The lines below, from the one holding "ambiente di lavoro" through the final line, are to be copied exactly, with no other lines and no pictures.

Collection entries:
━━━━━━
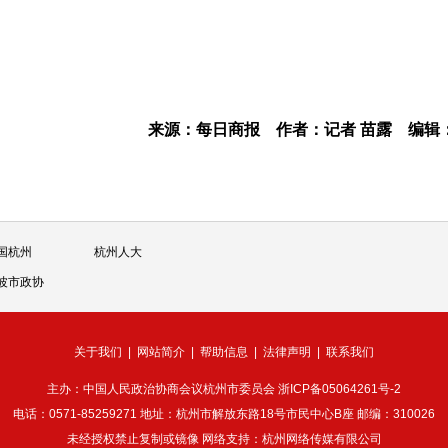
来源：每日商报
作者：记者 苗露
编辑
国杭州
杭州人大
波市政协
关于我们
|
网站简介
|
帮助信息
|
法律声明
|
联系我们
主办：中国人民政治协商会议杭州市委员会
浙ICP备05064261号-2
电话：0571-85259271 地址：杭州市解放东路18号市民中心B座 邮编：310026
未经授权禁止复制或镜像 网络支持：杭州网络传媒有限公司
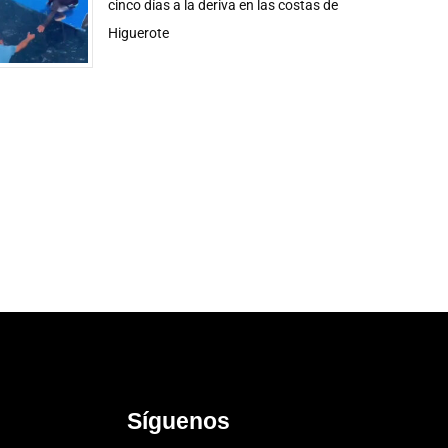
cinco días a la deriva en las costas de
Higuerote
Síguenos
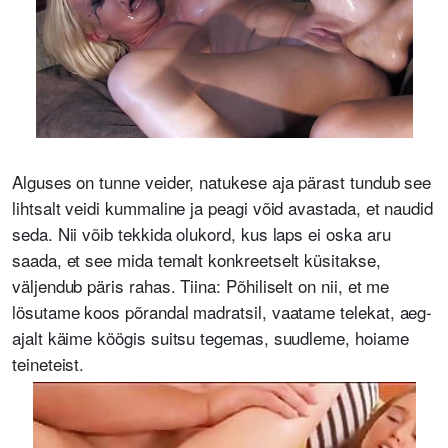
Alguses on tunne veider, natukese aja pärast tundub see
lihtsalt veidi kummaline ja peagi võid avastada, et naudid
seda. Nii võib tekkida olukord, kus laps ei oska aru
saada, et see mida temalt konkreetselt küsitakse,
väljendub päris rahas. Tiina: Põhiliselt on nii, et me
lösutame koos põrandal madratsil, vaatame telekat, aeg-
ajalt käime köögis suitsu tegemas, suudleme, hoiame
teineteist.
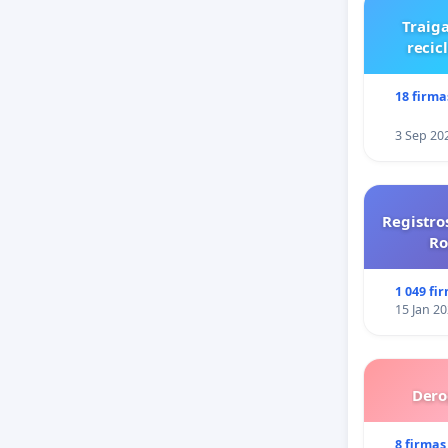
Traiga
recic
18 firma
3 Sep 20
Registro
Ro
1 049 fi
15 Jan 2
Dero
8 firmas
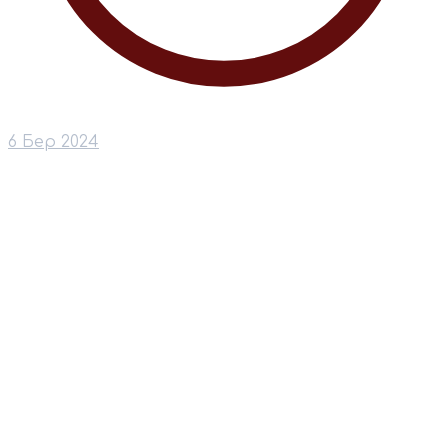
6 Бер 2024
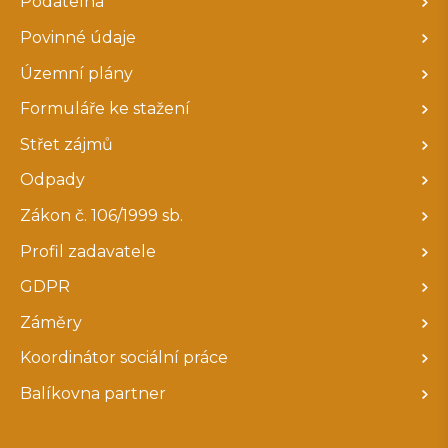
Podatelna
Povinné údaje
Územní plány
Formuláře ke stažení
Střet zájmů
Odpady
Zákon č. 106/1999 sb.
Profil zadavatele
GDPR
Záměry
Koordinátor sociální práce
Balíkovna partner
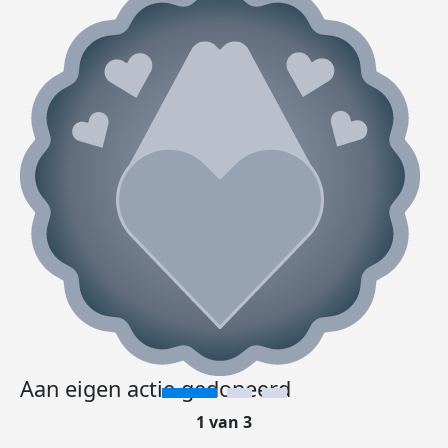
Aan eigen actie gedoneerd
1 van 3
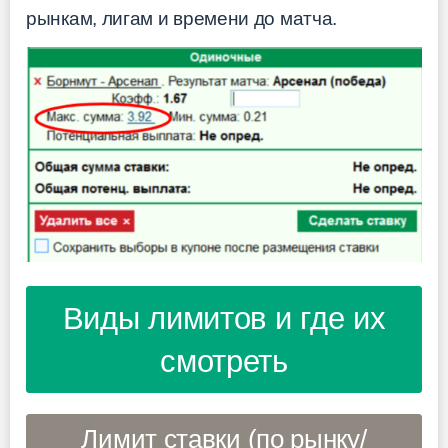
рынкам, лигам и времени до матча.
Виды лимитов и где их
смотреть
Лимит ставки (по рынку/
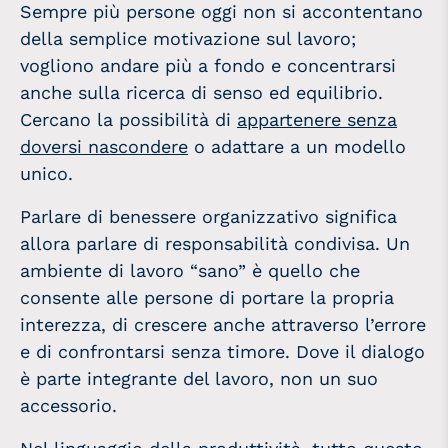
Sempre più persone oggi non si accontentano
della semplice motivazione sul lavoro;
vogliono andare più a fondo e concentrarsi
anche sulla ricerca di senso ed equilibrio.
Cercano la possibilità di
appartenere senza
doversi nascondere
o adattare a un modello
unico.
Parlare di benessere organizzativo significa
allora parlare di responsabilità condivisa. Un
ambiente di lavoro “sano” è quello che
consente alle persone di portare la propria
interezza, di crescere anche attraverso l’errore
e di confrontarsi senza timore. Dove il dialogo
è parte integrante del lavoro, non un suo
accessorio.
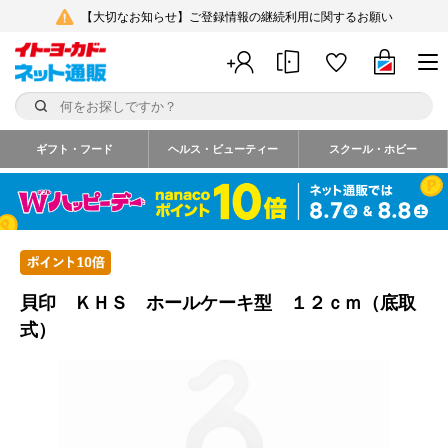
【大切なお知らせ】ご登録情報の継続利用に関するお願い
ギフト・フード
ヘルス・ビューティー
スクール・ホビー
貝印 ＫＨＳ ホールケーキ型 １２ｃｍ（底取
式）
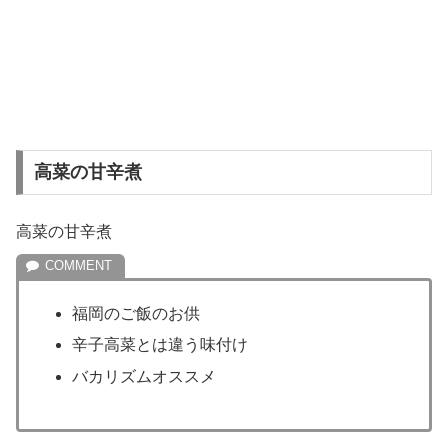
高菜の甘辛煮
高菜の甘辛煮
福岡のご飯のお供
辛子高菜とは違う味付け
バカリズムオススメ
━━━━━━
ANSWER:
ambiente di lavoro “sano” è quello che
consente alle persone di portare la propria
interezza, di crescere anche attraverso l’errore
e di confrontarsi senza timore. Dove il dialogo
è parte integrante del lavoro, non un suo
accessorio.
【大切なお知らせ】ご登録情報の継続利用に関するお願い
ギフト・フード
ヘルス・ビューティー
スクール・ホビー
貝印 ＫＨＳ ホールケーキ型 １２ｃｍ（底取
式）
高菜の甘辛煮
高菜の甘辛煮
福岡のご飯のお供
辛子高菜とは違う味付け
バカリズムオススメ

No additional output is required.